According to Sellar and Yeatman, in English history kings are either "Good" or "Bad". The first "Good King" is the confusingly differentiated King Arthur/Alfred (Chapter V). Bad kings include King John, who when he came to the throne showed how much he deserved this epithet when he "lost his temper and flung himself on the floor, foaming at the mouth and biting the rushes" (Chapter XVIII). The death of Henry I from "a surfeit of palfreys" (recorded in other historical works as a "surfeit of lampreys", Chapter XIII) proves to be a paradigmatic case of the deaths of later monarchs through a surfeit of over-eating or other causes (so, for example, in Chapter XVII, Richard the Lion Heart dies "of a surfeit of Saladins"). Other memorable monarchs include the Split King (Henry IV, Part 1 and Henry IV, Part 2) and Broody Mary.
Memorable events in English history include the Disillusion of the Monasteries (Chapter XXXI); the struggle between the Cavaliers (characterised as "Wrong but Wromantic") and the Roundheads (characterised as "Right but Repulsive") in the English Civil War (Chapter XXXV); and The Industrial Revelation (Chapter XLIX).
The book also contains five joke "Test Papers" interspersed among the chapters, which contain nonsense instructions including the famous "Do not on any account attempt to write on both sides of the paper at once" (Test Paper V),[5] and "Do not attempt to answer more than one question at a time" (Test Paper I) and such unanswerable questions as "How far did the Lords Repellent drive Henry III into the arms of Pedro the Cruel? (Protractors may not be used.)" (Test Paper II).
In 1935, the musical comedy 1066 – and all that: A Musical Comedy based on that Memorable History by Sellar and Yeatman was produced.
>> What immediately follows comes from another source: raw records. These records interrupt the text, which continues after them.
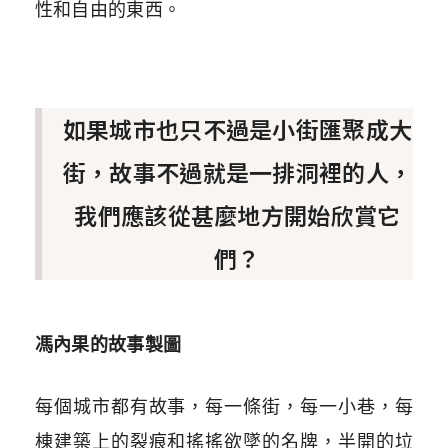
性和自由的東西。
如果城市也只不過是小街匯聚成大
街，故事不過就是一排洞裡的人，
我們應該從甚麼地方開始欣賞它
們？
馮內果的故事製圖
每個城市都有故事，每一條街，每一小巷，每
棟建築上的裂痕和搖搖欲墜的名牌，半開的垃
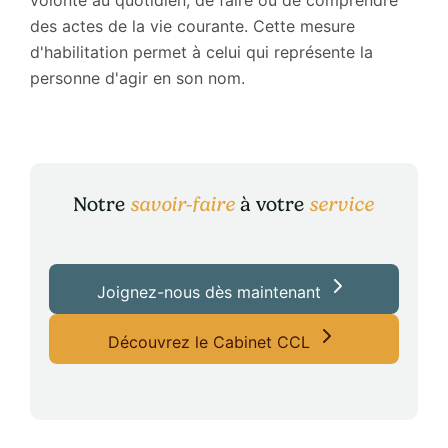
volonté au quotidien, de faire ou de comprendre
des actes de la vie courante. Cette mesure
d'habilitation permet à celui qui représente la
personne d'agir en son nom.
Notre
savoir-faire
à votre
service
Joignez-nous dès maintenant
Découvrez le Cabinet CCL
The book and lyrics were by Reginald Arkell; the music was composed by Alfred Reynolds.[6] It was revived at the Palace Theatre, London, in 1945.
1066 and All That inspired Paul Manning's 1984 and All That, dealing with the subsequent history of Britain and the rest of the world up to 1984, and written in the same style, with similar prose, illustrations and tests. ("What caused the Wall Street Crash? Speculate wildly.") The title references George Orwell's Nineteen Eighty-Four.
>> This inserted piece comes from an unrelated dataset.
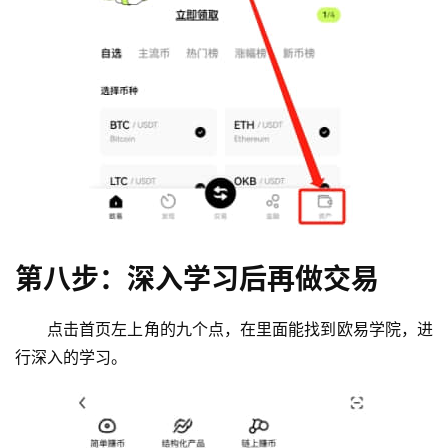
第八步：深入学习后再做交易
点击首页左上角的九个点，在里面能找到欧易学院，进
行深入的学习。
Ned Sherrin and Neil Shand wrote a sequel 1956 and All That,[7] with the subtitle a memorable history of England since the war to end all wars (Two).
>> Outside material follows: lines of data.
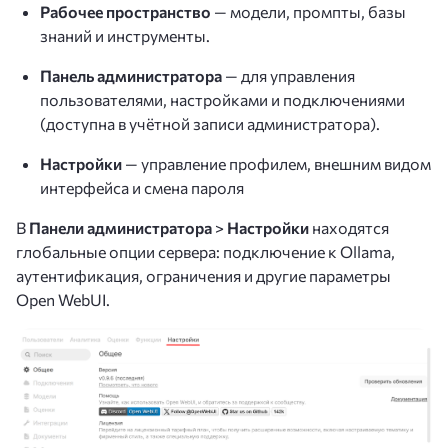
Рабочее пространство
— модели, промпты, базы
знаний и инструменты.
Панель администратора
— для управления
пользователями, настройками и подключениями
(доступна в учётной записи администратора).
Настройки
— управление профилем, внешним видом
интерфейса и смена пароля
В
Панели администратора
>
Настройки
находятся
глобальные опции сервера: подключение к Ollama,
аутентификация, ограничения и другие параметры
Open WebUI.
In 2005 Craig Brown released 1966 and All That, which copied the book's style (including elements like the end of chapter tests), recounting the remainder of the 20th century. In 2006 the book was adapted for BBC Radio 4 in four parts.
Richard Armour's book It All Started With Columbus (1953, revised 1961) treats the history of the United States, from 1492 to the presidency of John Fitzgerald Kennedy, in a manner that owes a great deal to Sellar and Yeatman ("Ferdinand and Isabella refused to believe the world was round, even when Columbus showed them an egg"). Acknowledging the debt, Armour dedicated his book to Sellar and Yeatman.
Dave Barry's 1989 book Dave Barry Slept Here: A Sort of History of the United States is another treatment of American history reminiscent of 1066 and All That, though Sellar and Yeatman are not acknowledged. ("The first major president to be elected after the War of 1812 was President Monroe Doctrine, who became famous by developing the policy for which he is named.")
Matthew Sturgis' book 1992 and All This (Macmillan, 1991) is a "humorous look at Europe in preparation for 1992 when Britain officially becomes part of the Continent. Much of the humour focuses on the differences between the British and the Europeans."[8]